Lance Freeman’s There Goes the Hood: Views of Gentrification from the Ground Up discusses the effects of gentrification on the original residents of a neighborhood undergoing gentrification. Freeman conducted his research in the gentrifying neighborhoods of Harlem and Clinton Hill where he interviewed and befriended the original residents. His book provides an “overview of the evolution of Clinton Hill and Harlem from homes for the upper middle class, to depressed inner city neighborhoods, and finally through the beginnings of gentrification” (17). As he believes that minority groups are the ones to suffer from gentrification and the whites the ones to benefit, he focused his research on minority groups; eighty five percent of the people he interviewed were African American and the other fifteen percent were Latino.
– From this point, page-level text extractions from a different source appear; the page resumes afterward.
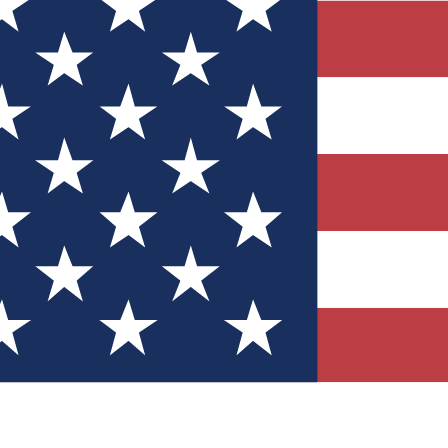
Quizzes
r tech knowledge
 Competitions
ly chances to win
nity Forums
t with members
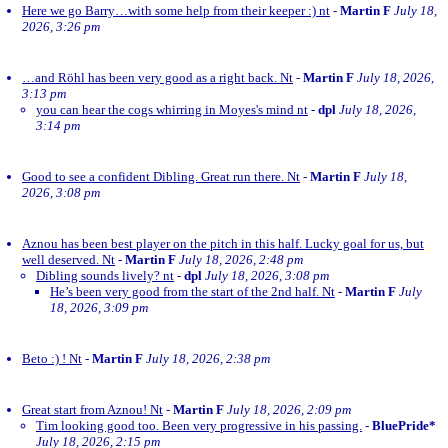
Here we go Barry…with some help from their keeper :) nt
-
Martin F
July 18,
2026, 3:26 pm
…and Röhl has been very good as a right back. Nt
-
Martin F
July 18, 2026,
3:13 pm
you can hear the cogs whirring in Moyes's mind nt
-
dpl
July 18, 2026,
3:14 pm
Good to see a confident Dibling. Great run there. Nt
-
Martin F
July 18,
2026, 3:08 pm
Aznou has been best player on the pitch in this half. Lucky goal for us, but
well deserved. Nt
-
Martin F
July 18, 2026, 2:48 pm
Dibling sounds lively? nt
-
dpl
July 18, 2026, 3:08 pm
He’s been very good from the start of the 2nd half. Nt
-
Martin F
July
18, 2026, 3:09 pm
Beto :) ! Nt
-
Martin F
July 18, 2026, 2:38 pm
Great start from Aznou! Nt
-
Martin F
July 18, 2026, 2:09 pm
Tim looking good too. Been very progressive in his passing.
-
BluePride*
July 18, 2026, 2:15 pm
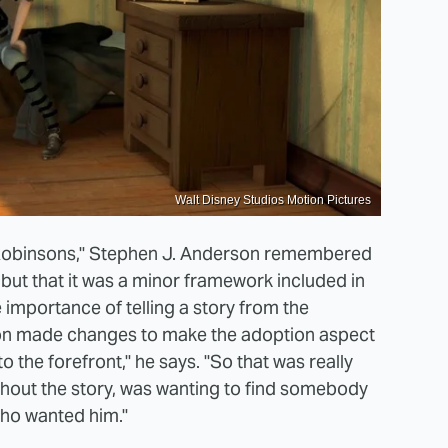
Walt Disney Studios Motion Pictures
he Robinsons," Stephen J. Anderson remembered
 but that it was a minor framework included in
 importance of telling a story from the
son made changes to make the adoption aspect
to the forefront," he says. "So that was really
hout the story, was wanting to find somebody
who wanted him."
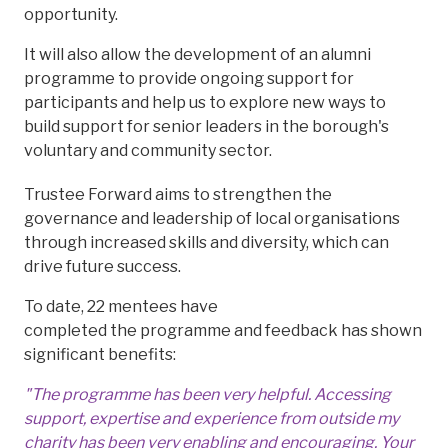
opportunity.
It will also allow the development of an alumni
programme to provide ongoing support for
participants and help us to explore new ways to
build support for senior leaders in the borough's
voluntary and community sector.
Trustee Forward aims to strengthen the
governance and leadership of local organisations
through increased skills and diversity, which can
drive future success.
To date, 22 mentees have
completed the programme and feedback has shown
significant benefits:
"The programme has been very helpful. Accessing
support, expertise and experience from outside my
charity has been very enabling and encouraging. Your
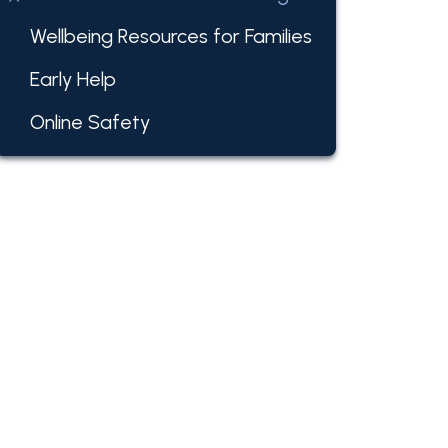
Wellbeing Resources for Families
Early Help
Online Safety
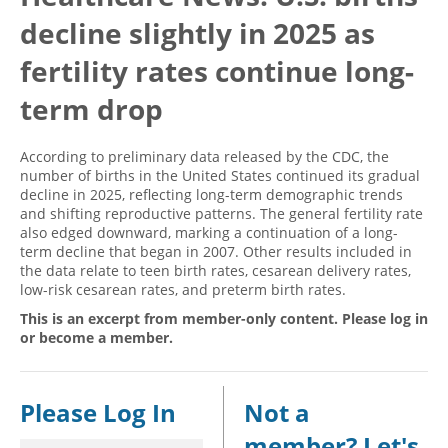
decline slightly in 2025 as
Hospital outpatient
Webinars
Become a Coder
ICD-10-CM
White Papers
Website Demo
fertility rates continue long-
ICD-10-PCS
Advisory Board
term drop
Management
CE Credit Information
According to preliminary data released by the CDC, the
News
Coding Advisory Services
number of births in the United States continued its gradual
Physician practice
Sponsorship Opportunities
decline in 2025, reflecting long-term demographic trends
and shifting reproductive patterns. The general fertility rate
FAQ
also edged downward, marking a continuation of a long-
term decline that began in 2007. Other results included in
JustCoding Team
the data relate to teen birth rates, cesarean delivery rates,
low-risk cesarean rates, and preterm birth rates.
This is an excerpt from member-only content. Please log in
or become a member.
Please Log In
Not a
member? Let's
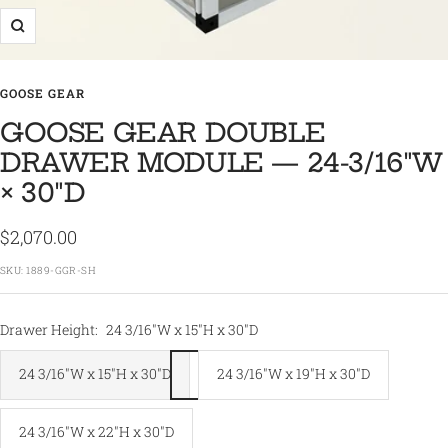
Zoom
GOOSE GEAR
GOOSE GEAR DOUBLE
DRAWER MODULE — 24-3/16″W
× 30″D
Sale
$2,070.00
price
SKU:
1889-GGR-SH
Drawer Height:
24 3/16"W x 15"H x 30"D
24 3/16"W x 15"H x 30"D
24 3/16"W x 19"H x 30"D
24 3/16"W x 22"H x 30"D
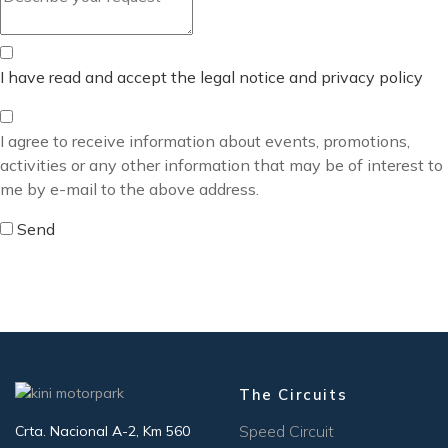
I have read and accept the legal notice and privacy policy
I agree to receive information about events, promotions,
activities or any other information that may be of interest to
me by e-mail to the above address.
Send
The Circuits
Speed Circuit
Crta. Nacional A-2, Km 560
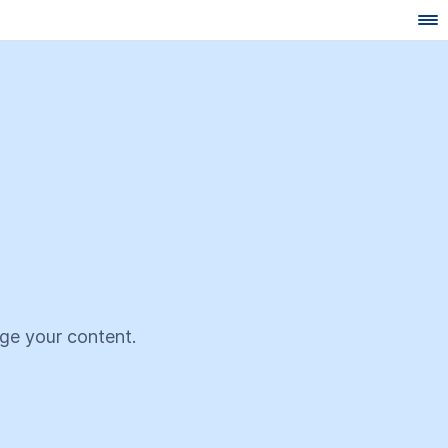
age your content.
Freeman argues that the “black inner city is unique and set apart from the rest of the metropolis;” (4) its residents create a strong bond within the community and establish a unique culture. He described Harlem as the “physical manifestation of the new negro – rather than relying on whites, the new negro would blaze his own trails and knock down barriers before him. He acted to improve his conditions, and those of his race.” (21) But both Harlem and Clinton Hill were transformed into slums because of the “color line” that limited their residents’ employment opportunities to low paid jobs in retail and personal service industries, and because there were better housing options in other parts of the city that appealed to the wealthier residents.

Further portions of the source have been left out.